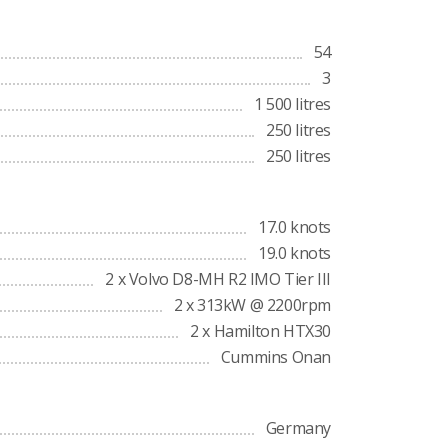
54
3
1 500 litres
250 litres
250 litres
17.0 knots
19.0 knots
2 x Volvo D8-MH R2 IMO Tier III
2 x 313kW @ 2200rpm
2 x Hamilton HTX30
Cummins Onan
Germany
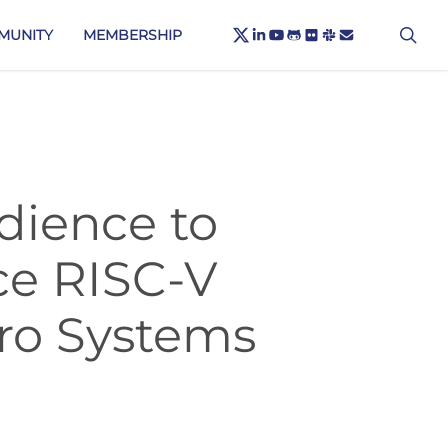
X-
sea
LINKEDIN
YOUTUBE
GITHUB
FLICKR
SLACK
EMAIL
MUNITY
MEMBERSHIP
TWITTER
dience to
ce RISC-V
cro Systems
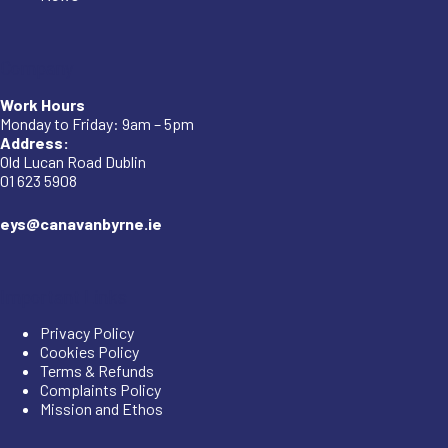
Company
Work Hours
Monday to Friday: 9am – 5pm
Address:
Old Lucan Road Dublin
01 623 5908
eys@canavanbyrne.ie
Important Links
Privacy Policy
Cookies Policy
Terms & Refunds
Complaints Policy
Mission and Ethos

···

• TASK GOAL: Please reproduce each entry exactly as given and omit the pictures.

• RESULT:
54
3
1 500 litres
250 litres
250 litres
17.0 knots
19.0 knots
2 x Volvo D8-MH R2 IMO Tier III
2 x 313kW @ 2200rpm
2 x Hamilton HTX30
Cummins Onan
Germany
X-
sea
LINKEDIN
YOUTUBE
GITHUB
FLICKR
SLACK
EMAIL
MUNITY
MEMBERSHIP
TWITTER
dience to
ce RISC-V
cro Systems
Company
Work Hours
Monday to Friday: 9am – 5pm
Address:
Old Lucan Road Dublin
01 623 5908
eys@canavanbyrne.ie
Important Links
Privacy Policy
Cookies Policy
Terms & Refunds
Complaints Policy
Mission and Ethos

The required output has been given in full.